Saved data entries
- - - - - - -

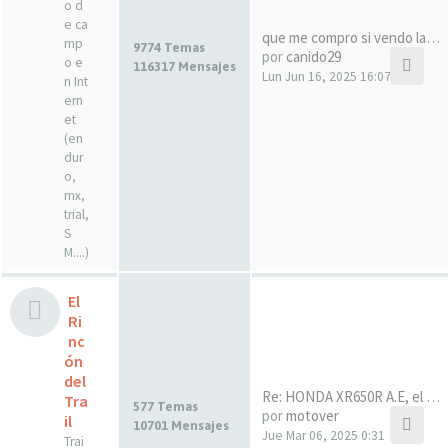
o d
e ca
que me compro si vendo la drz…
mp
9774 Temas
por
canido29
o e
116317 Mensajes
Lun Jun 16, 2025 16:07
n Int
ern
et
(en
dur
o,
mx,
trial,
S
M....)
El
Ri
nc
ón
del
Re: HONDA XR650R A.E, el sueñ…
Tra
577 Temas
por
motover
il
10701 Mensajes
Jue Mar 06, 2025 0:31
Trai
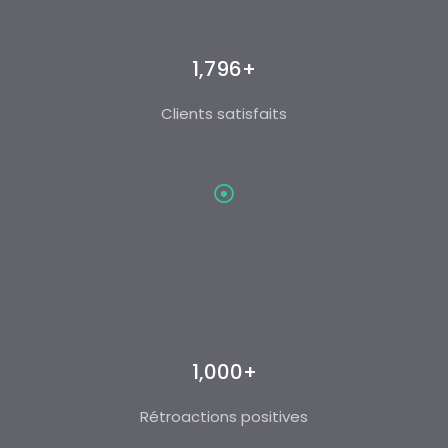
1,796+
Clients satisfaits
1,000+
Rétroactions positives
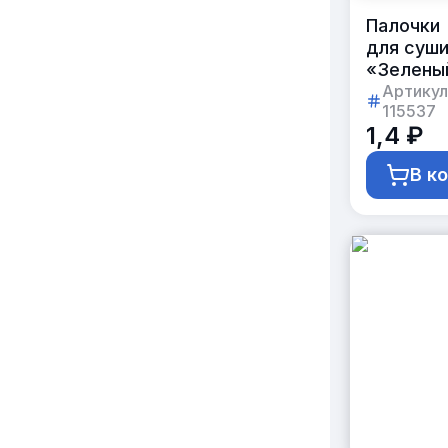
Палочки
для суш
«Зелены
Дракон»
Артикул
115537
круглые
1,4 ₽
21 см
В к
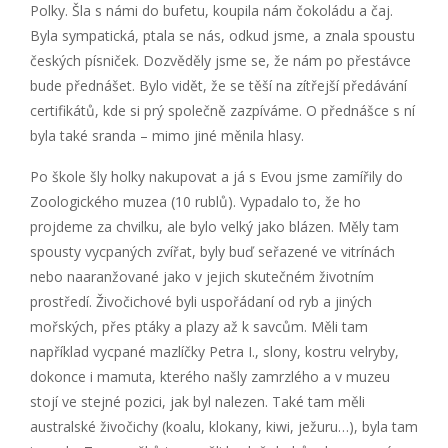
Polky. Šla s námi do bufetu, koupila nám čokoládu a čaj.
Byla sympatická, ptala se nás, odkud jsme, a znala spoustu
českých písniček. Dozvěděly jsme se, že nám po přestávce
bude přednášet. Bylo vidět, že se těší na zítřejší předávání
certifikátů, kde si prý společně zazpíváme. O přednášce s ní
byla také sranda – mimo jiné měnila hlasy.
Po škole šly holky nakupovat a já s Evou jsme zamířily do
Zoologického muzea (10 rublů). Vypadalo to, že ho
projdeme za chvilku, ale bylo velký jako blázen. Měly tam
spousty vycpaných zvířat, byly buď seřazené ve vitrínách
nebo naaranžované jako v jejich skutečném životním
prostředí. Živočichové byli uspořádaní od ryb a jiných
mořských, přes ptáky a plazy až k savcům. Měli tam
například vycpané mazlíčky Petra I., slony, kostru velryby,
dokonce i mamuta, kterého našly zamrzlého a v muzeu
stojí ve stejné pozici, jak byl nalezen. Také tam měli
australské živočichy (koalu, klokany, kiwi, ježuru…), byla tam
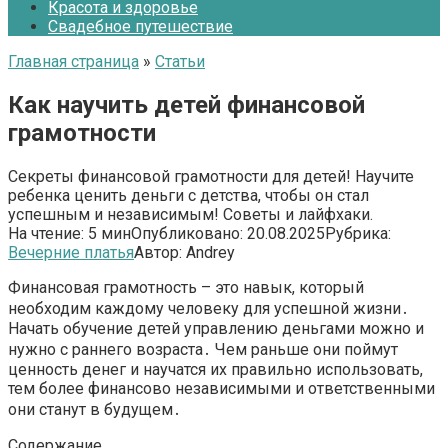
Красота и здоровье
Свадебное путешествие
Главная страница
»
Статьи
Как научить детей финансовой
грамотности
Секреты финансовой грамотности для детей! Научите
ребенка ценить деньги с детства, чтобы он стал
успешным и независимым! Советы и лайфхаки.
На чтение:
5 мин
Опубликовано:
20.08.2025
Рубрика:
Вечерние платья
Автор:
Andrey
Финансовая грамотность – это навык, который
необходим каждому человеку для успешной жизни․
Начать обучение детей управлению деньгами можно и
нужно с раннего возраста․ Чем раньше они поймут
ценность денег и научатся их правильно использовать,
тем более финансово независимыми и ответственными
они станут в будущем․
Содержание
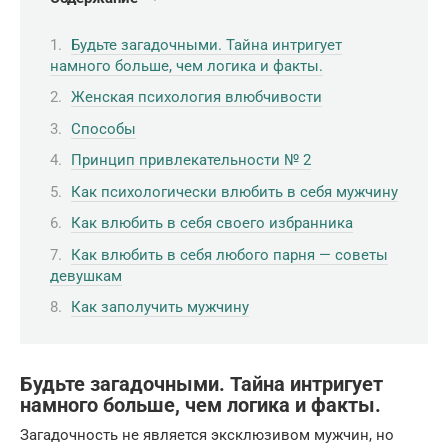
Будьте загадочными. Тайна интригует
намного больше, чем логика и факты.
Женская психология влюбчивости
Способы
Принцип привлекательности № 2
Как психологически влюбить в себя мужчину
Как влюбить в себя своего избранника
Как влюбить в себя любого парня — советы
девушкам
Как заполучить мужчину
Будьте загадочными. Тайна интригует
намного больше, чем логика и факты.
Загадочность не является эксклюзивом мужчин, но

- - - - - - -

*REQUIRED WORK*
Having removed the pictures, write out the records exactly as they stand.

*RESPONSE TO THIS TASK*
o d
e ca
que me compro si vendo la drz…
mp
9774 Temas
por
canido29
o e
116317 Mensajes
Lun Jun 16, 2025 16:07
n Int
ern
et
(en
dur
o,
mx,
trial,
S
M....)
El
Ri
nc
ón
del
Re: HONDA XR650R A.E, el sueñ…
Tra
577 Temas
por
motover
il
10701 Mensajes
Jue Mar 06, 2025 0:31
Trai
1,796+
Clients satisfaits
1,000+
Rétroactions positives
Палочки
для суш
«Зелены
Дракон»
Артикул
115537
круглые
1,4 ₽
21 см
В к
Polky. Šla s námi do bufetu, koupila nám čokoládu a čaj.
Byla sympatická, ptala se nás, odkud jsme, a znala spoustu
českých písniček. Dozvěděly jsme se, že nám po přestávce
bude přednášet. Bylo vidět, že se těší na zítřejší předávání
certifikátů, kde si prý společně zazpíváme. O přednášce s ní
byla také sranda – mimo jiné měnila hlasy.
Po škole šly holky nakupovat a já s Evou jsme zamířily do
Zoologického muzea (10 rublů). Vypadalo to, že ho
projdeme za chvilku, ale bylo velký jako blázen. Měly tam
spousty vycpaných zvířat, byly buď seřazené ve vitrínách
nebo naaranžované jako v jejich skutečném životním
prostředí. Živočichové byli uspořádaní od ryb a jiných
mořských, přes ptáky a plazy až k savcům. Měli tam
například vycpané mazlíčky Petra I., slony, kostru velryby,
dokonce i mamuta, kterého našly zamrzlého a v muzeu
stojí ve stejné pozici, jak byl nalezen. Také tam měli
australské živočichy (koalu, klokany, kiwi, ježuru…), byla tam
Красота и здоровье
Свадебное путешествие
Главная страница
»
Статьи
Как научить детей финансовой
грамотности
Секреты финансовой грамотности для детей! Научите
ребенка ценить деньги с детства, чтобы он стал
успешным и независимым! Советы и лайфхаки.
На чтение:
5 мин
Опубликовано:
20.08.2025
Рубрика:
Вечерние платья
Автор:
Andrey
Финансовая грамотность – это навык, который
необходим каждому человеку для успешной жизни․
Начать обучение детей управлению деньгами можно и
нужно с раннего возраста․ Чем раньше они поймут
ценность денег и научатся их правильно использовать,
тем более финансово независимыми и ответственными
они станут в будущем․
Содержание
Будьте загадочными. Тайна интригует
намного больше, чем логика и факты.
Женская психология влюбчивости
Способы
Принцип привлекательности № 2
Как психологически влюбить в себя мужчину
Как влюбить в себя своего избранника
Как влюбить в себя любого парня — советы
девушкам
Как заполучить мужчину
Будьте загадочными. Тайна интригует
намного больше, чем логика и факты.
Загадочность не является эксклюзивом мужчин, но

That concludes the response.